Rasyid Al-Ghannusyi, dalam bukunya Al-Harakat al-islamiyyah wa al-Tahdits memandang adanya suatu pendekatan Islam yang baru, yakni sebagai yang telah dijelaskan dan diberi bentuk yang kukuh oleh Imam Hasan Al-Banna, Abul A’la Al-Maududi, Sayyid Quthub dan Imam Khomeini wakil-wakil yang paling penting dari cara pendekatan Islam pada gerakan jaman ini. (hal.16). Ia juga meramalkan bahwa keberhasilan Revolusi Islam di Iran itu akan merupakan permulaan suatu peradaban Islam yang baru. (hal.17). Di bawah subjudul Apakah yang kita maksudkan dengan Gerakan Islam? Al-Ghannusyi mengatakan: ”Yang kami maksudkan ialah pendekatan yang bersumber dari pengertian Negara Islam yang komprehensif (bersifat mampu menerima dengan baik), sesuai dengan tiga cara pendekatan (yang benar) oleh Ikhwanul Muslimin, Jama’at Islami di Pakistan, serta gerakan Imam Khomeini di Iran.” (hal.17). Ia pun mengatakan, ”Suatu operasi, yang mungkin akan merupakan suatu dari peristiwa-peristiwa dalam sejarah gerakan kemerdekaan di seluruh kawasan ini, telah dimulai di Iran, yang akan membebaskan Islam dari kekuasaan pemerintah yang memperalat Islam untuk mencegah gelombang revolusi ke kawasan itu.”

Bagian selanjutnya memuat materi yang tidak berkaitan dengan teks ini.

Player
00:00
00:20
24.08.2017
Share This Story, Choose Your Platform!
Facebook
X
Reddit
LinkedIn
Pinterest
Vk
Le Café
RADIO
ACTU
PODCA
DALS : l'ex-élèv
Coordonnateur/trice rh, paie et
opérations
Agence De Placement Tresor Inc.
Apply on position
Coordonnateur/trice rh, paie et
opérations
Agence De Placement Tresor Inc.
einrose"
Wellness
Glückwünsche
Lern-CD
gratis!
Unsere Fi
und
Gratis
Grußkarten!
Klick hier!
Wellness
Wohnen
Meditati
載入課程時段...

Muhammad Abdurrahman Khalifah, Pemimpin Ikhwanul Muslimin di Yordania, menyerukan dukungannya kepada revolusi itu. Lebih lanjut ia sendiri berkunjung ke Iran untuk menyatakan dukungannya.

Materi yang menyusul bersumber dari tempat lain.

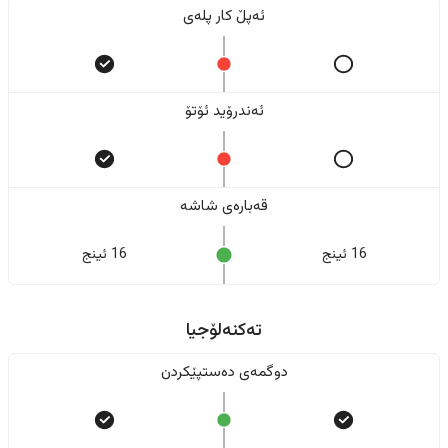
ئەپڵ کار پلەی
ئەندرۆید ئۆتۆ
قەبارەی شاشە
16 ئینج
16 ئینج
تەکنەلۆجیا
دوگمەی دەستپێکردن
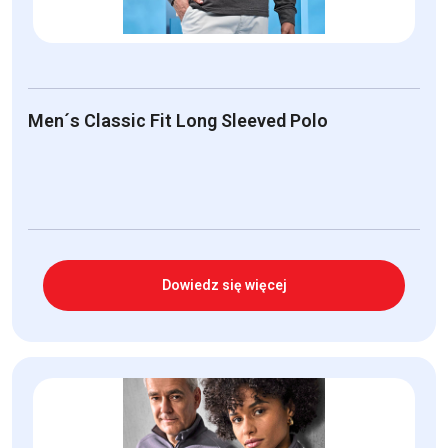
Men´s Classic Fit Long Sleeved Polo
Dowiedz się więcej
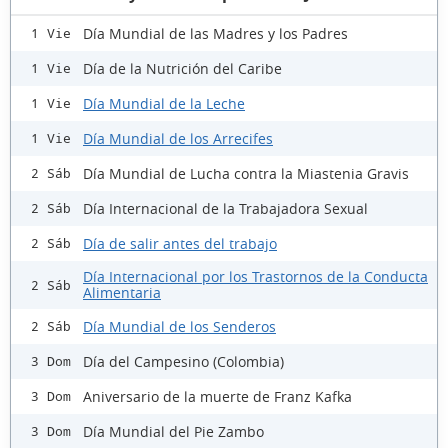
Día Mundial de las Madres y los Padres
1 Vie
Día de la Nutrición del Caribe
1 Vie
Día Mundial de la Leche
1 Vie
Día Mundial de los Arrecifes
1 Vie
Día Mundial de Lucha contra la Miastenia Gravis
2 Sáb
Día Internacional de la Trabajadora Sexual
2 Sáb
Día de salir antes del trabajo
2 Sáb
Día Internacional por los Trastornos de la Conducta
2 Sáb
Alimentaria
Día Mundial de los Senderos
2 Sáb
Día del Campesino (Colombia)
3 Dom
Aniversario de la muerte de Franz Kafka
3 Dom
Día Mundial del Pie Zambo
3 Dom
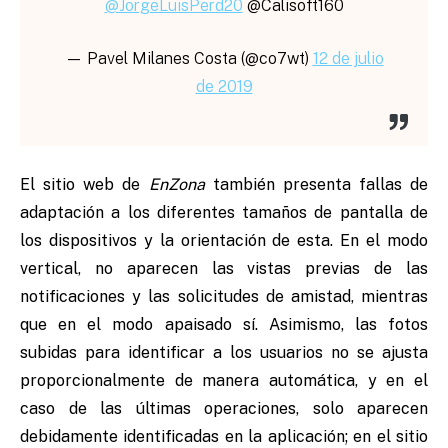
@JorgeLuisPerd20
@Calisoft160
— Pavel Milanes Costa (@co7wt)
12 de julio
de 2019
El sitio web de
EnZona
también
presenta fallas de
adaptación a los diferentes tamaños de pantalla de
los dispositivos y la orientación de esta. En el modo
vertical, no aparecen las vistas previas de las
notificaciones y las solicitudes de amistad, mientras
que en el modo apaisado sí. Asimismo, las fotos
subidas para identificar a los usuarios no se ajusta
proporcionalmente de manera automática, y en el
caso de las últimas operaciones, solo aparecen
debidamente identificadas en la aplicación; en el sitio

Di Mesir, majalah-majalah Al-Da’wah, Al-I’tisham, dan Al-Mukhtar berdiri di pihak revolusi di Iran itu dan menekankan watak Islamnya.
Jabir Riziq, adalah seorang wartawan Ikhwanul Muslimin terkemuka, menulis dalam al-i’tisham bahwa ”bangsa Iran ini adalah satu-satunya bangsa Muslimin yang mampu berevolusi menentang imperialisme (penjajah) dan salibis-zionis…Para tiran sedang goncang karena khawatir bahwa rakyat mereka sendiri akan berontak, menentang, dan menjungkirkan mereka sebagai yang dilakukan kaum Muslimin di Iran terhadap syah, sang agen…”

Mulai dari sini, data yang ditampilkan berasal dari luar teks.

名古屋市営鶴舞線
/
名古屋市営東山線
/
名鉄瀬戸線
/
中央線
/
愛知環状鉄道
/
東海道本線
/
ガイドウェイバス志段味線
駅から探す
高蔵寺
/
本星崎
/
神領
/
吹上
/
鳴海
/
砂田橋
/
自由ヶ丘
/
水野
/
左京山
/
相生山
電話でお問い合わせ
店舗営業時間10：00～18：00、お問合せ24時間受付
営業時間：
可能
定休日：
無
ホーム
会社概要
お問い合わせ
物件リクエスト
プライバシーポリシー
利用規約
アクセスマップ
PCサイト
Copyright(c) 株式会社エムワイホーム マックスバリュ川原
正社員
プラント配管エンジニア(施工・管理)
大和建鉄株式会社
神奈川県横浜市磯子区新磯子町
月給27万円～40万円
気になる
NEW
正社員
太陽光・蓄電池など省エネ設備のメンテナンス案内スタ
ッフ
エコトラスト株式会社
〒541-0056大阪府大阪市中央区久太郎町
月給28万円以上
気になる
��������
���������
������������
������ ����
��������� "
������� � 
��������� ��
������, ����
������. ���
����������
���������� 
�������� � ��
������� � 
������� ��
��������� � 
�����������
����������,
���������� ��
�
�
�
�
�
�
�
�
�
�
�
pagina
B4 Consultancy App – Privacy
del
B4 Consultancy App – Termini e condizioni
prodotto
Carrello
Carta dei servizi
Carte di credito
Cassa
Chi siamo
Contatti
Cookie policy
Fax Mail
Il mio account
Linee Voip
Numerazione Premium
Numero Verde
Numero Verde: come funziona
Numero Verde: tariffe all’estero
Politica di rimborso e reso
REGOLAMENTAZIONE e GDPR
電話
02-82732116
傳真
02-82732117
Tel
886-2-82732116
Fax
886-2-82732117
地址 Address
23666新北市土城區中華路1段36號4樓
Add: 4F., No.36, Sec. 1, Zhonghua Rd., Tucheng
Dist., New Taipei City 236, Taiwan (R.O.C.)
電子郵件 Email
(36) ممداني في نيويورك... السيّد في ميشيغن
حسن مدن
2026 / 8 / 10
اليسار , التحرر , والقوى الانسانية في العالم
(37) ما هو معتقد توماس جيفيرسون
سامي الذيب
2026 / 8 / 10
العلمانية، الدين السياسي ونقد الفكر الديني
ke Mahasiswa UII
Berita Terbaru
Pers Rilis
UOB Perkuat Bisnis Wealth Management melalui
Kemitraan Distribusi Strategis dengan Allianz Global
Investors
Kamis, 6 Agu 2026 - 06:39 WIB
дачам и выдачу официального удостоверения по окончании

Dalam penerbitan bulan Shafar 1410 H ( Juni 1981), pada akhir suatu artikel yang ditulis sehubungan dengan peringatan hari ulang tahun kedua Revolusi Islam di Iran, Riziq melanjutkan: ”….Revolusi Iran berhasil setelah gugurnya ribuan Syuhada’, itulah revolusi terbesar dalam sejarah modern, terbesar dalam kegiatan-kegiatannya, hasil-hasilnya yang positif dan efek-efeknya yang membalikkan perhitungan-perhitungan dan mengubah kriteria-kriteria.” (hal.39).
Sehubungan dengan watak Islam dan kepemimpinan revolusi itu, organisasi internasional Ikhwanul Muslimin itu menyerukan: ”Kaum Muslimin Iran telah membebaskan diri dari penjajah Amerika Zionis melalui suatu perjuangan heroik yang menakjubkan dan satu Revolusi Islam yang membadai, yang unik di dalam sejarah umat manusia, di bawah pimpinan seorang Imam Muslim yang, tak syak lagi, merupakan kehormatan bagi Islam dan kaum Muslimin…”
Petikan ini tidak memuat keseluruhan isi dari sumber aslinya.